Amazon CloudWatch Logs

2017/09/08 - Amazon CloudWatch Logs - 3 new api methods

PutResourcePolicy (new) Link ¶

Creates or updates a resource policy allowing other AWS services to put log events to this account, such as Amazon Route 53. An account can have up to 50 resource policies per region.

See also: AWS API Documentation

Request Syntax

client.put_resource_policy(
    policyName='string',
    policyDocument='string'
)
type policyName

string

param policyName

Name of the new policy. This parameter is required.

type policyDocument

string

param policyDocument

Details of the new policy, including the identity of the principal that is enabled to put logs to this account. This is formatted as a JSON string.

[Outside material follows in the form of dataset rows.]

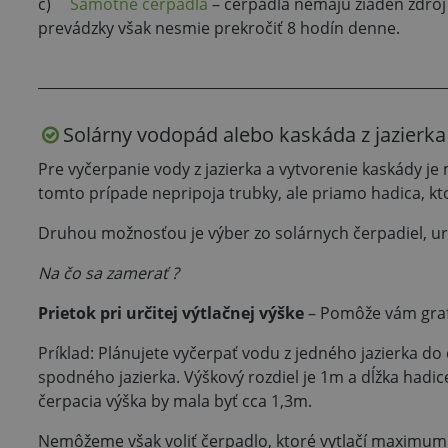
c)
Samotné čerpadlá
– čerpadlá nemajú žiaden zdroj 
prevádzky však nesmie prekročiť 8 hodín denne.
Solárny vodopád alebo kaskáda z jazierka
Pre vyčerpanie vody z jazierka a vytvorenie kaskády j
tomto prípade nepripoja trubky, ale priamo hadica, k
Druhou možnosťou je výber zo solárnych čerpadiel, ur
Na čo sa zamerať ?
Prietok pri určitej výtlačnej výške
– Pomôže vám graf,
Príklad: Plánujete vyčerpať vodu z jedného jazierka d
spodného jazierka. Výškový rozdiel je 1m a dĺžka hadi
čerpacia výška by mala byť cca 1,3m.
Nemôžeme však voliť čerpadlo, ktoré vytlačí maximum 1,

The following example creates a resource policy enabling the Route 53 service to put DNS query logs in to the specified log group. Replace "logArn" with the ARN of your CloudWatch Logs resource, such as a log group or log stream.

{ "Version": "2012-10-17" "Statement": [ { "Sid": "Route53LogsToCloudWatchLogs", "Effect": "Allow", "Principal": { "Service": [ "route53.amazonaws.com" ] }, "Action":"logs:PutLogEvents", "Resource": logArn } ] }

rtype

dict

returns

Response Syntax

{
    'resourcePolicy': {
        'policyName': 'string',
        'policyDocument': 'string',
        'lastUpdatedTime': 123
    }
}

Response Structure

  • (dict) --

    • resourcePolicy (dict) --

      The new policy.

      • policyName (string) --

        The name of the resource policy.

      • policyDocument (string) --

        The details of the policy.

      • lastUpdatedTime (integer) --

        Time stamp showing when this policy was last updated, expressed as the number of milliseconds after Jan 1, 1970 00:00:00 UTC.

DeleteResourcePolicy (new) Link ¶

Deletes a resource policy from this account. This revokes the access of the identities in that policy to put log events to this account.

See also: AWS API Documentation

Request Syntax

client.delete_resource_policy(
    policyName='string'
)
type policyName

string

param policyName

The name of the policy to be revoked. This parameter is required.

returns

None

DescribeResourcePolicies (new) Link ¶

Lists the resource policies in this account.

See also: AWS API Documentation

Request Syntax

client.describe_resource_policies(
    nextToken='string',
    limit=123
)
type nextToken

string

param nextToken

The token for the next set of items to return. The token expires after 24 hours.

type limit

integer

param limit

The maximum number of resource policies to be displayed with one call of this API.

rtype

dict

returns

Response Syntax

{
    'resourcePolicies': [
        {
            'policyName': 'string',
            'policyDocument': 'string',
            'lastUpdatedTime': 123
        },
    ],
    'nextToken': 'string'
}

Response Structure

  • (dict) --

    • resourcePolicies (list) --

      The resource policies that exist in this account.

      • (dict) --

        A policy enabling one or more entities to put logs to a log group in this account.

        • policyName (string) --

          The name of the resource policy.

        • policyDocument (string) --

          The details of the policy.

        • lastUpdatedTime (integer) --

          Time stamp showing when this policy was last updated, expressed as the number of milliseconds after Jan 1, 1970 00:00:00 UTC.

    • nextToken (string) --

      The token for the next set of items to return. The token expires after 24 hours.